Eventhouse overview
Eventhouses provide a solution for handling and analyzing large volumes of data, particularly in scenarios requiring real-time analytics and exploration. They're designed to handle real-time data streams efficiently, which lets organizations ingest, process, and analyze data in near real-time. These aspects make eventhouses useful for scenarios where timely insights are crucial. Eventhouses provide a scalable infrastructure that allows organizations to handle growing volumes of data, ensuring optimal performance and resource use. Eventhouses are the preferred engine for semistructured and free text analysis. An eventhouse is a workspace of databases, which might be shared across a certain project. It allows you to manage multiple databases at once, sharing capacity and resources to optimize performance and cost. Eventhouses provide unified monitoring and management across all databases and per database.
Eventhouses are tailored to time-based, streaming events with structured, semistructured, and unstructured data. You can get data from multiple sources, in multiple pipelines (For example, Eventstream, SDKs, Kafka, Logstash, data flows, and more) and multiple data formats. This data is automatically indexed and partitioned based on ingestion time.
When do I create an eventhouse?
Use an eventhouse for any scenario that includes event-based data, for example, telemetry and log data, time series and IoT data, security and compliance logs, or financial records.
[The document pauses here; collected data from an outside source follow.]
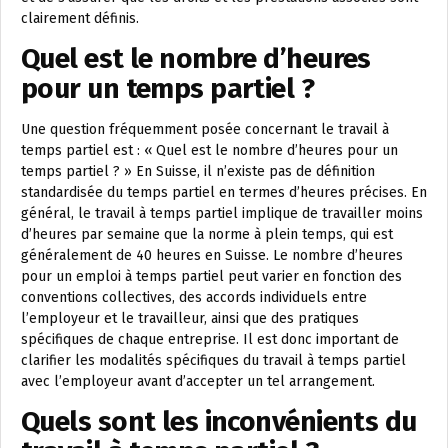
clairement définis.
Quel est le nombre d’heures
pour un temps partiel ?
Une question fréquemment posée concernant le travail à
temps partiel est : « Quel est le nombre d’heures pour un
temps partiel ? » En Suisse, il n’existe pas de définition
standardisée du temps partiel en termes d’heures précises. En
général, le travail à temps partiel implique de travailler moins
d’heures par semaine que la norme à plein temps, qui est
généralement de 40 heures en Suisse. Le nombre d’heures
pour un emploi à temps partiel peut varier en fonction des
conventions collectives, des accords individuels entre
l’employeur et le travailleur, ainsi que des pratiques
spécifiques de chaque entreprise. Il est donc important de
clarifier les modalités spécifiques du travail à temps partiel
avec l’employeur avant d’accepter un tel arrangement.
Quels sont les inconvénients du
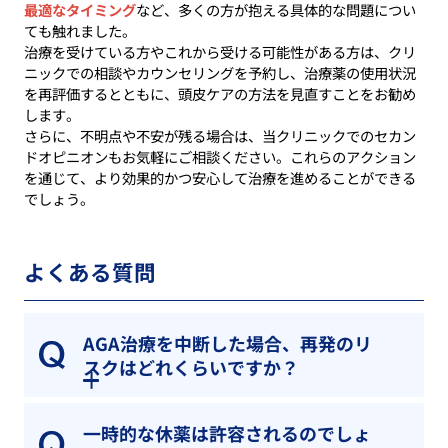
最適なタイミング
など、多くの方が抱える具体的な問題につい
ても触れました。
治療を受けている方やこれから受ける可能性がある方は、クリ
ニックでの相談やカウンセリングを予約し、治療薬の使用状況
を再評価するとともに、頭皮ケアの方法を見直すことをお勧め
します。
さらに、不明点や不安が残る場合は、当クリニックでのセカン
ドオピニオンもお気軽にご相談ください。これらのアクション
を通じて、より効果的かつ安心して治療を進めることができる
でしょう。
よくある質問
AGA治療を中断した場合、再発のリ
スクはどれくらいですか？
一時的な休薬は許容されるのでしょ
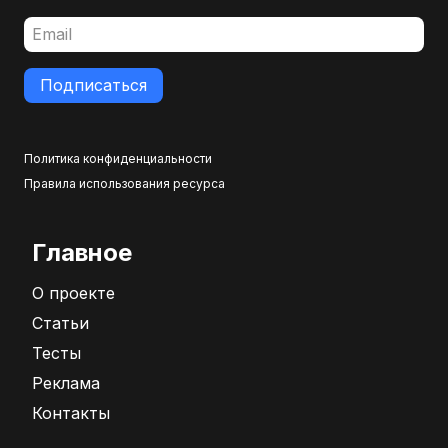
Подписаться
Политика конфиденциальности
Правила использования ресурса
Главное
О проекте
Статьи
Тесты
Реклама
Контакты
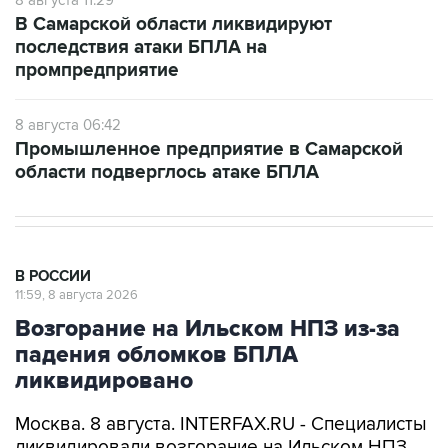
8 августа 11:29
В Самарской области ликвидируют
последствия атаки БПЛА на
промпредприятие
8 августа 06:42
Промышленное предприятие в Самарской
области подверглось атаке БПЛА
В РОССИИ
11:59, 8 августа 2026
Возгорание на Ильском НПЗ из-за
падения обломков БПЛА
ликвидировано
Москва. 8 августа. INTERFAX.RU - Специалисты
ликвидировали возгорание на Ильском НПЗ,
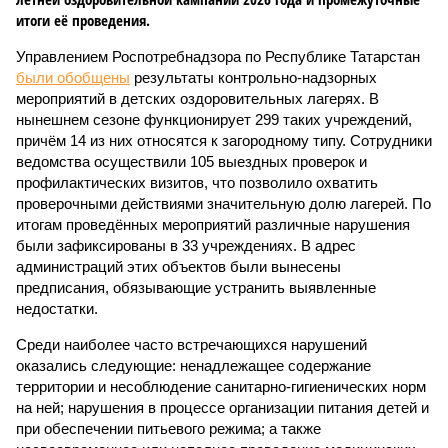
итоги её проведения.
Управлением Роспотребнадзора по Республике Татарстан
были обобщены
результаты контрольно-надзорных
мероприятий в детских оздоровительных лагерях. В
нынешнем сезоне функционирует 299 таких учреждений,
причём 14 из них относятся к загородному типу. Сотрудники
ведомства осуществили 105 выездных проверок и
профилактических визитов, что позволило охватить
проверочными действиями значительную долю лагерей. По
итогам проведённых мероприятий различные нарушения
были зафиксированы в 33 учреждениях. В адрес
администраций этих объектов были вынесены
предписания, обязывающие устранить выявленные
недостатки.
Среди наиболее часто встречающихся нарушений
оказались следующие: ненадлежащее содержание
территории и несоблюдение санитарно-гигиенических норм
на ней; нарушения в процессе организации питания детей и
при обеспечении питьевого режима; а также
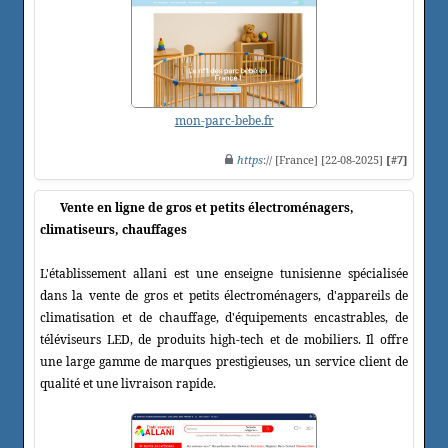
mon-parc-bebe.fr
https
:// [France] [22-08-2025]
[#7]
Vente en ligne de gros et petits électroménagers,
climatiseurs, chauffages
L'établissement allani est une enseigne tunisienne spécialisée
dans la vente de gros et petits électroménagers, d'appareils de
climatisation et de chauffage, d'équipements encastrables, de
téléviseurs LED, de produits high-tech et de mobiliers. Il offre
une large gamme de marques prestigieuses, un service client de
qualité et une livraison rapide.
You can create a KQL database within an eventhouse. The KQL database can either be a standard database, or a database shortcut. An exploratory query environment is created for each KQL Database, which can be used for exploration and data management. Data availability in OneLake can be enabled on a database or table level.
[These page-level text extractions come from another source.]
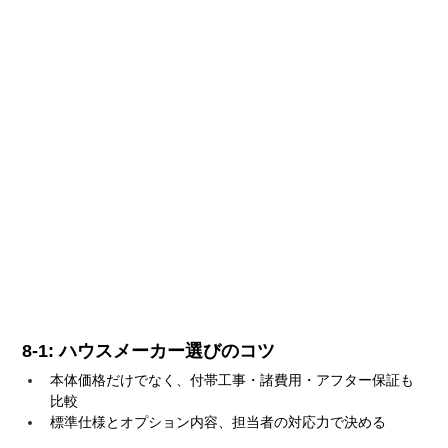
8-1: ハウスメーカー選びのコツ
本体価格だけでなく、付帯工事・諸費用・アフター保証も
比較
標準仕様とオプション内容、担当者の対応力で決める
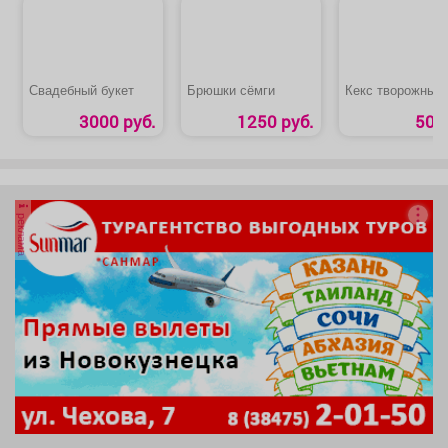
Свадебный букет
Брюшки сёмги
Кекс творожный
3000 руб.
1250 руб.
50 р
реклама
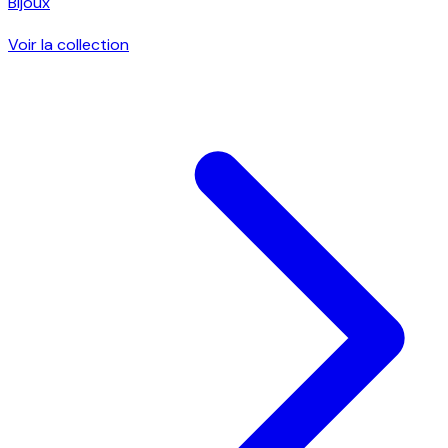
Bijoux
Voir la collection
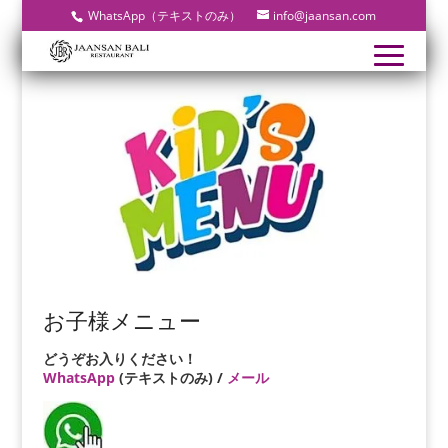
WhatsApp（テキストのみ）
info@jaansan.com
お子様メニュー
どうぞお入りください！
WhatsApp
(テキストのみ) /
メール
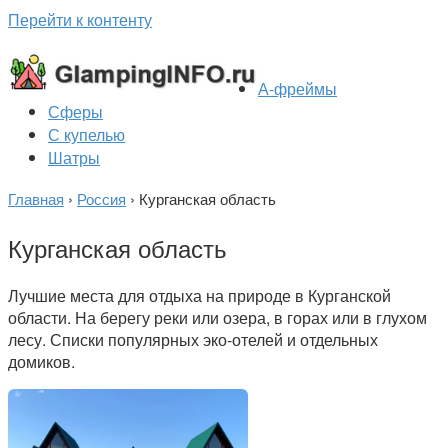
Перейти к контенту
А-фреймы
Сферы
С купелью
Шатры
Главная
›
Россия
›
Курганская область
Курганская область
Лучшие места для отдыха на природе в Курганской
области. На берегу реки или озера, в горах или в глухом
лесу. Списки популярных эко-отелей и отдельных
домиков.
What information do I see in an eventhouse?
The system overview page of an eventhouse shows you the following information:
- Eventhouse details
- Running state of the eventhouse
- OneLake storage usage
- OneLake storage usage by database
- Compute usage
- Compute usage by user
- Most active databases
- Recent events
For more information, see View system overview details for an eventhouse.
The databases page of an eventhouse shows you database information either in list or tile view. The following information about each database is displayed in tile view:
- Database name
- A graph of queries that were run over the past week
- Data size
- Caching policy
- Retention policy
- Last ingestion date
Minimum consumption
Your eventhouse is designed to optimize cost by suspending the service when not in use. When reactivating the service, you might encounter a latency of a few seconds. If you have highly time-sensitive systems that can't tolerate this latency, use Minimum consumption. This setting enables the service to be always available, but at a selected minimum level. You pay for the minimum compute level you select, or your actual consumption when your compute level is above the minimum set. The specified compute is available to all the databases within the eventhouse. A limited premium storage is included in the service, and corresponds to the minimum consumption levels shown in the following table:
Name | Minimum CUs | SSD capacity (GB) of free storage |
---|---|---|
Extra extra small | 4.25 | 20 |
Extra small | 8.5 | 200 |
Small | 13 | 800 |
Medium | 18 | 3500-4000 |
Large | 26 | 5250-6000 |
Extra large | 34 | 7000-8000 |
Extra extra large | 50 | 10500-12000 |
For instructions on how to enable minimum consumption, see Enable minimum consumption.